-- Try it --
Could you print exactly the lines of the listing below, starting at the line that has "รายการคนคิดดี" and ending at the line that has "Narconon International", and only those lines?

-- Data supplied --
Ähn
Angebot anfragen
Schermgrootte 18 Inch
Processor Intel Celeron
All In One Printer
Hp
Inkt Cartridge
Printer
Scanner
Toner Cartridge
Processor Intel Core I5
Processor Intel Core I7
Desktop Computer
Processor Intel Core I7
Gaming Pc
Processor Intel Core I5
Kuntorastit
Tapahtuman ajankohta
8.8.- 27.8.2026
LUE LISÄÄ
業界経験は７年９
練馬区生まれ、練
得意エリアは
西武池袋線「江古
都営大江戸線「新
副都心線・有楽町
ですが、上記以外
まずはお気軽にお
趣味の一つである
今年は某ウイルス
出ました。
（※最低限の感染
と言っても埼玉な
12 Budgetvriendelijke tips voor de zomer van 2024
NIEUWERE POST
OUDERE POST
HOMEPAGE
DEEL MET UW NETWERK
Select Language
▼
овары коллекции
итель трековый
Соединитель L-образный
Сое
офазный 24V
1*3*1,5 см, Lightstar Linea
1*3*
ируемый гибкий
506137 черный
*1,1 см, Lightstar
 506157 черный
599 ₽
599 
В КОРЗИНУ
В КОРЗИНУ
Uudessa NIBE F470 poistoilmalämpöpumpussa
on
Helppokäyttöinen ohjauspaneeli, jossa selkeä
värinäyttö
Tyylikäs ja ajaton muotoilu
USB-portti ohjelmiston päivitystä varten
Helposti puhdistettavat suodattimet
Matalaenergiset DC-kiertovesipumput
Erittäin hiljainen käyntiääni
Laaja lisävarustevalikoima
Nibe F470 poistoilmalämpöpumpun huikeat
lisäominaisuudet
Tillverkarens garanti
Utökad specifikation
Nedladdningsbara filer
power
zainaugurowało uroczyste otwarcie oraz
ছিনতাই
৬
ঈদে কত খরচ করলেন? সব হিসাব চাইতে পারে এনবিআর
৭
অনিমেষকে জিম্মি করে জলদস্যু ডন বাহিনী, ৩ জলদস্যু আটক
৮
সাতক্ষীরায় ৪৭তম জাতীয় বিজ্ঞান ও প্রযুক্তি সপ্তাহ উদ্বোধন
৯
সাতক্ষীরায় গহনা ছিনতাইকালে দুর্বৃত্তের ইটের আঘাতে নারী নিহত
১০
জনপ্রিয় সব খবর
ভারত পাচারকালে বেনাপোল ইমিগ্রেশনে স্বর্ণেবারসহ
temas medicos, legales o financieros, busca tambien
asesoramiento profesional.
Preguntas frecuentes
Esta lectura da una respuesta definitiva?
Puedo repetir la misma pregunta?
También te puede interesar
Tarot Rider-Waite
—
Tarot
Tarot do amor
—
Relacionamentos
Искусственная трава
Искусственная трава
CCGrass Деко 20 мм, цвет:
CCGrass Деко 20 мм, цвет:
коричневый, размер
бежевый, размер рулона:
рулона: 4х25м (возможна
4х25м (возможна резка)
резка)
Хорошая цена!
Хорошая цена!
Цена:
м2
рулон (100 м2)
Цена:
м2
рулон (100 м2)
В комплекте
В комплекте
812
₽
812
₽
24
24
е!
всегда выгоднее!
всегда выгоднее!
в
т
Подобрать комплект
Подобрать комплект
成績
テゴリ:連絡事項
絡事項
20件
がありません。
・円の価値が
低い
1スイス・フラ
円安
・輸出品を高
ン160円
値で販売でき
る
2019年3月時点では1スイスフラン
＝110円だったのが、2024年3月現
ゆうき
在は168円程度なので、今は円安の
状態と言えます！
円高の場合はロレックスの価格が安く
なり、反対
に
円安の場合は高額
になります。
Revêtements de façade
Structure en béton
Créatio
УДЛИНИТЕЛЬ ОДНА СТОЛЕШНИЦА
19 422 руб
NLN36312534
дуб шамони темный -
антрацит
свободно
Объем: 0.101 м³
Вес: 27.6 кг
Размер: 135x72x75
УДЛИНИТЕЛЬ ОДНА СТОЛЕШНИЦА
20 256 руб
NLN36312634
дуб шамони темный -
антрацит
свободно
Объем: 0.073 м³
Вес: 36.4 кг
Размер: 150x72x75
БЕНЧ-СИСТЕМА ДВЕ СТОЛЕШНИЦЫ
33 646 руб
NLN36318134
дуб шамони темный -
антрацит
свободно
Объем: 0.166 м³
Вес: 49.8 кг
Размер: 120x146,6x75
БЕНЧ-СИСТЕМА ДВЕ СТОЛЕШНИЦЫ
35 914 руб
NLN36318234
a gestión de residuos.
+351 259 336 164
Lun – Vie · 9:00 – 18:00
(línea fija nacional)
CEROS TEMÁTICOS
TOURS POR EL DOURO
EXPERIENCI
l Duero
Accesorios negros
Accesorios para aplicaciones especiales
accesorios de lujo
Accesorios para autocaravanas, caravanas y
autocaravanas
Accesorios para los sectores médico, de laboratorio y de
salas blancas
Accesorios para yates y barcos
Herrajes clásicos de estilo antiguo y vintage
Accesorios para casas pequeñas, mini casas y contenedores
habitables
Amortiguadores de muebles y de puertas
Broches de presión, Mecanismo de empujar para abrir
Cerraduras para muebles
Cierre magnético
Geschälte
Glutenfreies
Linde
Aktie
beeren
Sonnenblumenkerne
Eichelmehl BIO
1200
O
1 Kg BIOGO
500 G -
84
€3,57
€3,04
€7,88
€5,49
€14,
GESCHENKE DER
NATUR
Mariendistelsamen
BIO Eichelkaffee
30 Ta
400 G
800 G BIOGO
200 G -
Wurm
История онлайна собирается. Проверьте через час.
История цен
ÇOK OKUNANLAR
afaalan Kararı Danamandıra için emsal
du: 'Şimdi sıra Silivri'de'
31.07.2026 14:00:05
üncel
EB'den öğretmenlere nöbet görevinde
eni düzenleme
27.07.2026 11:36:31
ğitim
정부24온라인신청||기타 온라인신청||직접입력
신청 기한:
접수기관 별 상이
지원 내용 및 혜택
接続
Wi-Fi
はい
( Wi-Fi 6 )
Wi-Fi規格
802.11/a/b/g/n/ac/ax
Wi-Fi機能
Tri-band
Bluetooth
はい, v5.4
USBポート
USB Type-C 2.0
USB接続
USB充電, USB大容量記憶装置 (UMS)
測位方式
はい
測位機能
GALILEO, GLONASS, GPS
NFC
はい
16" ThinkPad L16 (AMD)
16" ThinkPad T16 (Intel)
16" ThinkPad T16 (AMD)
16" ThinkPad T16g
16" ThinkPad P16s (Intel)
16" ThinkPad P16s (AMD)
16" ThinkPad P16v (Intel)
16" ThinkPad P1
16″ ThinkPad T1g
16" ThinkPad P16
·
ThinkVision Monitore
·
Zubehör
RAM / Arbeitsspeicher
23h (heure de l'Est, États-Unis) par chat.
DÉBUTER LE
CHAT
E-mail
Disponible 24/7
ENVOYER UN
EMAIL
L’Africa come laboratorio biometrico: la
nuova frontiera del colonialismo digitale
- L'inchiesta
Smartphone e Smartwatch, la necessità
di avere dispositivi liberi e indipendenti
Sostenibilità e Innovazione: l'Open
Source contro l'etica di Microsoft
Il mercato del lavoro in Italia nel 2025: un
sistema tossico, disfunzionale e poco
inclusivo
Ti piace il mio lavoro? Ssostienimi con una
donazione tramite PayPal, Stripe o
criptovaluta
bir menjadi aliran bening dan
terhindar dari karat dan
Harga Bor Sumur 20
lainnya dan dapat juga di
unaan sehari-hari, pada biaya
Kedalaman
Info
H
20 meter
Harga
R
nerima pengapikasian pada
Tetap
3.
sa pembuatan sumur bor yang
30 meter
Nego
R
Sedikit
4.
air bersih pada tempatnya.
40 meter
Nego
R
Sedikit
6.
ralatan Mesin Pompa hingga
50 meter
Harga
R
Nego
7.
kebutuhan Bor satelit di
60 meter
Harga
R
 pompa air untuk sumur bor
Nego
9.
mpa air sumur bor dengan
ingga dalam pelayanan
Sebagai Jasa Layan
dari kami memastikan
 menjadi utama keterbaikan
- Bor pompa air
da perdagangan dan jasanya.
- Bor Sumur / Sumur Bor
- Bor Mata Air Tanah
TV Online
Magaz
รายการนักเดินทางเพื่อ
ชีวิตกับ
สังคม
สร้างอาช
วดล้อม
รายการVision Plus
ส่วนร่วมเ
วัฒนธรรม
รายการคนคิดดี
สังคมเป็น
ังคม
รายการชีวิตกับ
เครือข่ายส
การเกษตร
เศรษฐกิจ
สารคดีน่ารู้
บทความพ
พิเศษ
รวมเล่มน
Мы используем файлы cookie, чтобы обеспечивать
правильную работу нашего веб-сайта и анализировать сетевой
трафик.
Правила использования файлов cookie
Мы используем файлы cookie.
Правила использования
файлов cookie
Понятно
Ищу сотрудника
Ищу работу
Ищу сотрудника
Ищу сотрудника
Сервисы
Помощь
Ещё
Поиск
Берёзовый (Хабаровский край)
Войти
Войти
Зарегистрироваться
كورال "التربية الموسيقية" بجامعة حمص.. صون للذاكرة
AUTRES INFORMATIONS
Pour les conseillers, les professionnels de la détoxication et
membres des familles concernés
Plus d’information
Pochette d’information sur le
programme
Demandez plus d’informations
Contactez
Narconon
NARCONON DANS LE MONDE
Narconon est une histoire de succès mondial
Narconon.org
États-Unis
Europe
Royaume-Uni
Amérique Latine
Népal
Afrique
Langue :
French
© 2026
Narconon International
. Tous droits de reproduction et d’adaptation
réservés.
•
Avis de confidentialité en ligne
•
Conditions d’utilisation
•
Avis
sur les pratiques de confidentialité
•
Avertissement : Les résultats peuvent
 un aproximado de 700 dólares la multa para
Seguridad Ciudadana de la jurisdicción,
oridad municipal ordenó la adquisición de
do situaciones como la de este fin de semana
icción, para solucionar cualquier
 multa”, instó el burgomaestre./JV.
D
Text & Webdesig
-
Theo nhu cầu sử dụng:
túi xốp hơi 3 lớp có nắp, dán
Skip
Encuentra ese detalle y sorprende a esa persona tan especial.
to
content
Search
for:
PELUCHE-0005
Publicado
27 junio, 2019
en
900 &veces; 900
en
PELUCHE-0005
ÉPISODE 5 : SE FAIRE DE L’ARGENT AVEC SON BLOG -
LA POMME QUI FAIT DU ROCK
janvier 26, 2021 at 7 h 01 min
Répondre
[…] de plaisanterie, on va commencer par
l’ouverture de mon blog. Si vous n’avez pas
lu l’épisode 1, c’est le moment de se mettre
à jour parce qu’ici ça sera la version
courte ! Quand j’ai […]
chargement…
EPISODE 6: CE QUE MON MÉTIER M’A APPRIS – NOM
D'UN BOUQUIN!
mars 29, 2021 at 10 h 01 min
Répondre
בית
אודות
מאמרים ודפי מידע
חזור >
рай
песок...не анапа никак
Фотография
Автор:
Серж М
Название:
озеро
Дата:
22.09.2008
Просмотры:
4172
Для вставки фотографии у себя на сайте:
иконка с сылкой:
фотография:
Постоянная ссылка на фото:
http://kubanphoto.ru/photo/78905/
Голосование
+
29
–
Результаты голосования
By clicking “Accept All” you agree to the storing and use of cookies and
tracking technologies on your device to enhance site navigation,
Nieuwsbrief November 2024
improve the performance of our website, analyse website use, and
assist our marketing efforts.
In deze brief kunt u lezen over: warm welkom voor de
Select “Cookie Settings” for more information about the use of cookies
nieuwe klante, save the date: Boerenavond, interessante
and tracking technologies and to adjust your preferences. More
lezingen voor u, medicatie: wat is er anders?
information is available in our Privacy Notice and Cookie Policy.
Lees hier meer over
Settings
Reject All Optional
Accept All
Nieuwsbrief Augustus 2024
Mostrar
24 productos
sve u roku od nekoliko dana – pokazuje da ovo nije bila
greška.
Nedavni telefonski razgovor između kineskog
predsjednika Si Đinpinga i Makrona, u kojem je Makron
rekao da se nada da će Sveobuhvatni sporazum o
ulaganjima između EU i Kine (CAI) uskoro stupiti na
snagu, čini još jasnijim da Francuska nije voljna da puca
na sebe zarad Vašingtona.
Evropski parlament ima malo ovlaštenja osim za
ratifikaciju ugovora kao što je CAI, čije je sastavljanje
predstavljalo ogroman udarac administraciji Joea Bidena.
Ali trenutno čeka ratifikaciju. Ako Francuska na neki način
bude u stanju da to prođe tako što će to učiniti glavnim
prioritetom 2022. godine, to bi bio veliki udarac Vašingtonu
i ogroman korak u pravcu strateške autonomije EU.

-- Written response --
รายการคนคิดดี
สังคมเป็น
ังคม
รายการชีวิตกับ
เครือข่ายส
การเกษตร
เศรษฐกิจ
สารคดีน่ารู้
บทความพ
พิเศษ
รวมเล่มน
Мы используем файлы cookie, чтобы обеспечивать
правильную работу нашего веб-сайта и анализировать сетевой
трафик.
Правила использования файлов cookie
Мы используем файлы cookie.
Правила использования
файлов cookie
Понятно
Ищу сотрудника
Ищу работу
Ищу сотрудника
Ищу сотрудника
Сервисы
Помощь
Ещё
Поиск
Берёзовый (Хабаровский край)
Войти
Войти
Зарегистрироваться
كورال "التربية الموسيقية" بجامعة حمص.. صون للذاكرة
AUTRES INFORMATIONS
Pour les conseillers, les professionnels de la détoxication et
membres des familles concernés
Plus d’information
Pochette d’information sur le
programme
Demandez plus d’informations
Contactez
Narconon
NARCONON DANS LE MONDE
Narconon est une histoire de succès mondial
Narconon.org
États-Unis
Europe
Royaume-Uni
Amérique Latine
Népal
Afrique
Langue :
French
© 2026
Narconon International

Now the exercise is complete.